# Problem to work on
Scan the entries below for the word "layer". Copy each line that has it.

Stored records
= = = =

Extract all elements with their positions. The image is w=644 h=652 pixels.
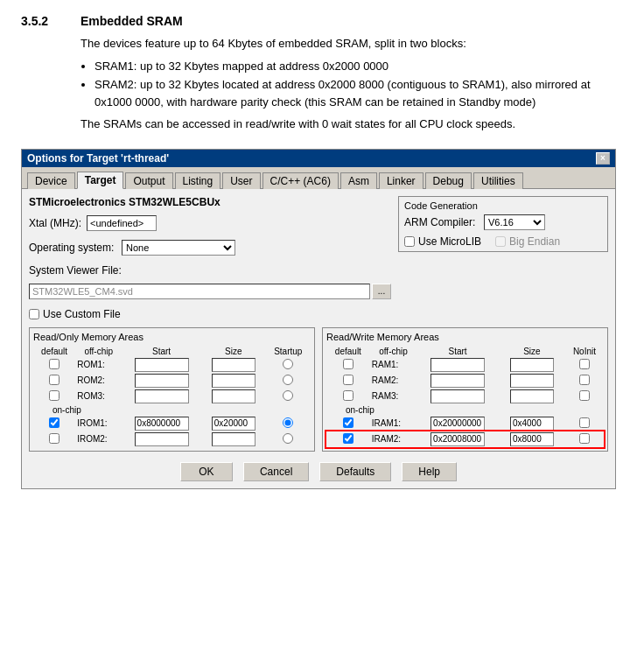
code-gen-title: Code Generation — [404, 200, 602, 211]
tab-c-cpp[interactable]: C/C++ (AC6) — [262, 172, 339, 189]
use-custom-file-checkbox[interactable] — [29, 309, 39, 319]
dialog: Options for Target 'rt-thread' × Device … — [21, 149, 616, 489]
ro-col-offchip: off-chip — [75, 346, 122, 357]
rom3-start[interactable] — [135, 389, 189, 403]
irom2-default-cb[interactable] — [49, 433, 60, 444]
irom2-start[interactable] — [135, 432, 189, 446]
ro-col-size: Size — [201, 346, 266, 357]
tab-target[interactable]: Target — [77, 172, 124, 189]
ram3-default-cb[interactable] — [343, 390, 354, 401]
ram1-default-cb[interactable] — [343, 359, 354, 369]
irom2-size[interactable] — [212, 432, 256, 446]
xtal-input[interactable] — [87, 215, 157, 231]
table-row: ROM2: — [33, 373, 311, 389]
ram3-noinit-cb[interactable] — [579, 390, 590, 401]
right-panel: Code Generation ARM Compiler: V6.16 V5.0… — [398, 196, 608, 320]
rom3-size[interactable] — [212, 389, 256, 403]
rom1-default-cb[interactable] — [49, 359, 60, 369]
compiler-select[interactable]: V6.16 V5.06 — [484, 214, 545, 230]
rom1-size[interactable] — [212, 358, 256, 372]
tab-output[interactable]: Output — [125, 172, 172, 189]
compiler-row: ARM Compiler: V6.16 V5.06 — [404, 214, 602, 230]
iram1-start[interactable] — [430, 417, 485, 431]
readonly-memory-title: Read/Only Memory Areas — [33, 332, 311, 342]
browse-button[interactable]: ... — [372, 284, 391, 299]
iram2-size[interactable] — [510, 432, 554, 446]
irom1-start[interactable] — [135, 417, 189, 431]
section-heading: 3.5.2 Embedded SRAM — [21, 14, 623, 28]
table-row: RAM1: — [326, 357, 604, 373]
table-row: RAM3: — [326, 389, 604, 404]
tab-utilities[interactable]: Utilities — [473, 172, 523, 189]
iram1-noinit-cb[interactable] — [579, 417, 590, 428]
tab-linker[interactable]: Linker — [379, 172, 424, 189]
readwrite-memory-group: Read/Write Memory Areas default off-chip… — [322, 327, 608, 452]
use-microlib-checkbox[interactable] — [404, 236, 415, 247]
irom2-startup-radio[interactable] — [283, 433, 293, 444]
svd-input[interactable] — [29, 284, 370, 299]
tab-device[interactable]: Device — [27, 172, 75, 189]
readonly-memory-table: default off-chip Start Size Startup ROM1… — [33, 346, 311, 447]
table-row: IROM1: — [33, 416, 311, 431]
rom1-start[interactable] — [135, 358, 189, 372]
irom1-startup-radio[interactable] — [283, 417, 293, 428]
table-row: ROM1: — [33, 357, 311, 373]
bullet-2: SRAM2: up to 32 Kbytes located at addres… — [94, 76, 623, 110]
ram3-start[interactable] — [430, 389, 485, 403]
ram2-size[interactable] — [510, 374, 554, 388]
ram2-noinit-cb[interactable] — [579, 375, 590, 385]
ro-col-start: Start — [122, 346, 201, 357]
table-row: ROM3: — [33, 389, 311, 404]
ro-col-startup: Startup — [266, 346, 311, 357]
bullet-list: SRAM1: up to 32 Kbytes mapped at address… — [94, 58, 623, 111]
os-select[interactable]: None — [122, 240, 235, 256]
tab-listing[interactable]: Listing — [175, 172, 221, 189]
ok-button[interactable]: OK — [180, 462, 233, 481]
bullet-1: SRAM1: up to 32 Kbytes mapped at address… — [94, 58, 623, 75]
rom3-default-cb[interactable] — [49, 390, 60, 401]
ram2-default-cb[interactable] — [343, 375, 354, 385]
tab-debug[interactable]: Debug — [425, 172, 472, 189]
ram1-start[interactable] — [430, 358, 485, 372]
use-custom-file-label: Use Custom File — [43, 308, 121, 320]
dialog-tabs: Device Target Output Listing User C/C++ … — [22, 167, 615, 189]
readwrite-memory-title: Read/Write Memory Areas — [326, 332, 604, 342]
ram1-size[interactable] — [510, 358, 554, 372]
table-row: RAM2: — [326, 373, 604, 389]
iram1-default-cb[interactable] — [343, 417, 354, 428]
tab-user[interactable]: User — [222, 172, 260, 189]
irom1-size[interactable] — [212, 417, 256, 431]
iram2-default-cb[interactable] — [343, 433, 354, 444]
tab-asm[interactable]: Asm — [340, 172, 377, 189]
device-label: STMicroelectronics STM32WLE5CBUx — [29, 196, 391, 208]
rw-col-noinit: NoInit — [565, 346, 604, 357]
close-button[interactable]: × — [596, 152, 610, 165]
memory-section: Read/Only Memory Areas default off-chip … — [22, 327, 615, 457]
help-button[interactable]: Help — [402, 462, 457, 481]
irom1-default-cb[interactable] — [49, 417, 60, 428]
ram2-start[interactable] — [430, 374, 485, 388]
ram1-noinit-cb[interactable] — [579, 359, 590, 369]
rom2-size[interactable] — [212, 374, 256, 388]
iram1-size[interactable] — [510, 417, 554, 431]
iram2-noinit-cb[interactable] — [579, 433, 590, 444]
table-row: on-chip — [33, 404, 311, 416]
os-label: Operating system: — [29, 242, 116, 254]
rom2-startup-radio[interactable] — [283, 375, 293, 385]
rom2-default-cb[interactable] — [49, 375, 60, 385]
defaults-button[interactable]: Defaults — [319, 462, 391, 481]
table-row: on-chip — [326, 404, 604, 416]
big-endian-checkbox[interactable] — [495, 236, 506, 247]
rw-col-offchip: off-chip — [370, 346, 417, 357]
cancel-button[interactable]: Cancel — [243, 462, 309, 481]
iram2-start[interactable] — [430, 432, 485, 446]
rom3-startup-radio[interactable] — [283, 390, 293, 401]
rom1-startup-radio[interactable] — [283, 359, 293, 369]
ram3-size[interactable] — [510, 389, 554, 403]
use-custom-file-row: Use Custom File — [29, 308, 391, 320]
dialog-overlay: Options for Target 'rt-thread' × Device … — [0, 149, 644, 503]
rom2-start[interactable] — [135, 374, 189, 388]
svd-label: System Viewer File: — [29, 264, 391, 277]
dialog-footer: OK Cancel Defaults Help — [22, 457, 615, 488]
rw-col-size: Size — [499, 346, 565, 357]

= = = =

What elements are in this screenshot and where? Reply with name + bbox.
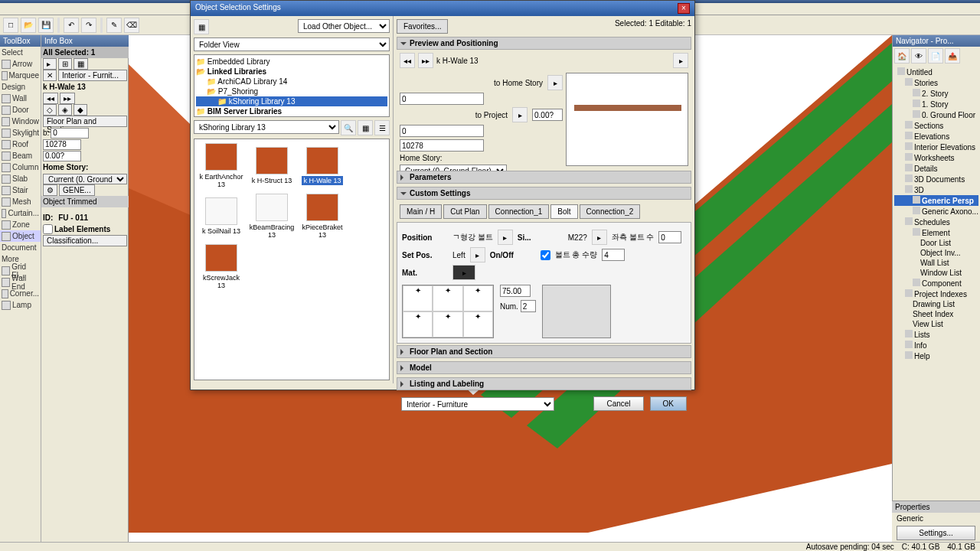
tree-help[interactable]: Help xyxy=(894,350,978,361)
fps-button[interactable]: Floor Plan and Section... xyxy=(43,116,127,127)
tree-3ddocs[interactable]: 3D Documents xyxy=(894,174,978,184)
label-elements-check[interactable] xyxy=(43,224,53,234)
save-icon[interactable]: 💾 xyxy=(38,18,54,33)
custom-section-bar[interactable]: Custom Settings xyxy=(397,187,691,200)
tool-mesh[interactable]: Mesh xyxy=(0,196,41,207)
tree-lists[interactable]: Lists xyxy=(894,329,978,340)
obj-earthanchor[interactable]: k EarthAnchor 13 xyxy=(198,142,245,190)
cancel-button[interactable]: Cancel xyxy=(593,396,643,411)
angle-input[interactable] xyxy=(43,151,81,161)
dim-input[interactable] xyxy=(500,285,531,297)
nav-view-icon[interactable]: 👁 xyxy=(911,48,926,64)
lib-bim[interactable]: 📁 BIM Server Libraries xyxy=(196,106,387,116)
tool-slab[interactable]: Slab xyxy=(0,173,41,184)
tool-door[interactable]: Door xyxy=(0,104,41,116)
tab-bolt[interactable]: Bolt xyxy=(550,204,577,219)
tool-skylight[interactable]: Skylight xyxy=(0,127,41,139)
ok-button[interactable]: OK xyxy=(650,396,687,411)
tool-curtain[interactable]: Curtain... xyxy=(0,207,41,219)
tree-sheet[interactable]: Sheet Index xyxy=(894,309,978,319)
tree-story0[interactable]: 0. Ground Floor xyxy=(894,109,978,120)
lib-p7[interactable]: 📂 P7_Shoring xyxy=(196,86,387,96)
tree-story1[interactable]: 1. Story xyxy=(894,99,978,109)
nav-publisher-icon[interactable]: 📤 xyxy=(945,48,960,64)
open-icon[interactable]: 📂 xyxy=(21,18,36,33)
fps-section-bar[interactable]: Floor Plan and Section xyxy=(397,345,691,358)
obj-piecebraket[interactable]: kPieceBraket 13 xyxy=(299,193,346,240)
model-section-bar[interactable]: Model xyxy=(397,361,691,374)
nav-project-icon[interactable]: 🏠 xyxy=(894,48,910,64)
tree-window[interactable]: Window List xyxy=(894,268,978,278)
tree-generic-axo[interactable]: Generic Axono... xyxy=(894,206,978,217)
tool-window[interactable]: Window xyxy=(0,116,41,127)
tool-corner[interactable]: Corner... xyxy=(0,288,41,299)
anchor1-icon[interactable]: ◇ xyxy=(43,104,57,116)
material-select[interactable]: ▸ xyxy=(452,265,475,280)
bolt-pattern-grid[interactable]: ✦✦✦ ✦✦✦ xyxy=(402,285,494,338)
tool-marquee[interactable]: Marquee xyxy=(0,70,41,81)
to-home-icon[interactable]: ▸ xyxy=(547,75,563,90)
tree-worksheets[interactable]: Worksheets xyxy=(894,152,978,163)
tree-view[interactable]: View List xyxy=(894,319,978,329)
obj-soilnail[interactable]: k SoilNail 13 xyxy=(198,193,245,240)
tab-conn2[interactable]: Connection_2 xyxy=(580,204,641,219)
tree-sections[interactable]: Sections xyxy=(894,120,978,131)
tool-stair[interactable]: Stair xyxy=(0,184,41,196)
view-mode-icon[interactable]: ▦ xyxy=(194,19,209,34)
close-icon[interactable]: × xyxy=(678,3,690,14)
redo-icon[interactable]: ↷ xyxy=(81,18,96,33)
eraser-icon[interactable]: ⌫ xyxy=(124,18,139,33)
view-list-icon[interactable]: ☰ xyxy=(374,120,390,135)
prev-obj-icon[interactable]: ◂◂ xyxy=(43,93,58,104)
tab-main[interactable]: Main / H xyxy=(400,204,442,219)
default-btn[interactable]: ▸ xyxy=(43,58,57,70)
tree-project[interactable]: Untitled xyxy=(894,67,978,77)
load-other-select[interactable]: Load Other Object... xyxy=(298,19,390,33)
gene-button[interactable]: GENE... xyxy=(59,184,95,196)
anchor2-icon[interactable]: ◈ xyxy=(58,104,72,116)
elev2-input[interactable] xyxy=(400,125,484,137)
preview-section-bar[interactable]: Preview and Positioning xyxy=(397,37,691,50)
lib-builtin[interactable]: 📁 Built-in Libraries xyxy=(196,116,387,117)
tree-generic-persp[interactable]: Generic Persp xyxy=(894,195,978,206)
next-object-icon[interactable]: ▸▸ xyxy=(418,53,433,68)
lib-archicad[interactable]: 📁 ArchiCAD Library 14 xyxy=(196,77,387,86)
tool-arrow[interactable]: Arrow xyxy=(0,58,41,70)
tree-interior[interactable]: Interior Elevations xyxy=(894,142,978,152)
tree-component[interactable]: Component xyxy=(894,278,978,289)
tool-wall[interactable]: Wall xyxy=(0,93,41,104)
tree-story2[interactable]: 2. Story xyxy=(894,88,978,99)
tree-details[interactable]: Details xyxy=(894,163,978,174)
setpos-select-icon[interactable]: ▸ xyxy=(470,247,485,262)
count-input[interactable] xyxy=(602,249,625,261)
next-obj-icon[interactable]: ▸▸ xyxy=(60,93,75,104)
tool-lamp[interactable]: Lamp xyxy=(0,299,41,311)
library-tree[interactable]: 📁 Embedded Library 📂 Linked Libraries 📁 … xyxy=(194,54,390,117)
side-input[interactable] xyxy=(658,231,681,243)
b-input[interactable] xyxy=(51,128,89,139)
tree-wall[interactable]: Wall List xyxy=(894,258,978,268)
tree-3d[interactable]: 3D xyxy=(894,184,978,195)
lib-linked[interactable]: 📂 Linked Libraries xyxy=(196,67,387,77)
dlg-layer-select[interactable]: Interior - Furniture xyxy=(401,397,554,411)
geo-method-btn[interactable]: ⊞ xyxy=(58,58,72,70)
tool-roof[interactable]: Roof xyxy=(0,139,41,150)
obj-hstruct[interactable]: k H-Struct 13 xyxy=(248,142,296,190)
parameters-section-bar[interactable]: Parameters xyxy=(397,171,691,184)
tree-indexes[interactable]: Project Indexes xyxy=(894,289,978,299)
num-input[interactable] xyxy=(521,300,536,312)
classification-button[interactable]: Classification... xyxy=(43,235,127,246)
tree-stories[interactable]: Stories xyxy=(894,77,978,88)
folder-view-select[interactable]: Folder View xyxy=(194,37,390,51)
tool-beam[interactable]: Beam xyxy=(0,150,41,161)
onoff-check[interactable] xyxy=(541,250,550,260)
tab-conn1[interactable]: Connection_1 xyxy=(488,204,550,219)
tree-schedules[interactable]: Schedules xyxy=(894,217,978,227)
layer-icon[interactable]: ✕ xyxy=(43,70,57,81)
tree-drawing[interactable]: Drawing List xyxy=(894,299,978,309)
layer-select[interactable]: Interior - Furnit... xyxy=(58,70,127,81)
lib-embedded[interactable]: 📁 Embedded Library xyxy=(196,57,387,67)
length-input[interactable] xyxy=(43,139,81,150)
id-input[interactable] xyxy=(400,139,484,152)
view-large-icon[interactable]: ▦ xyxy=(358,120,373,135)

= = = =

# Solution for this task
dlg-layer-select[interactable]: Interior - Furniture xyxy=(401,397,554,411)
layer-icon[interactable]: ✕ xyxy=(43,70,57,81)
layer-select[interactable]: Interior - Furnit... xyxy=(58,70,127,81)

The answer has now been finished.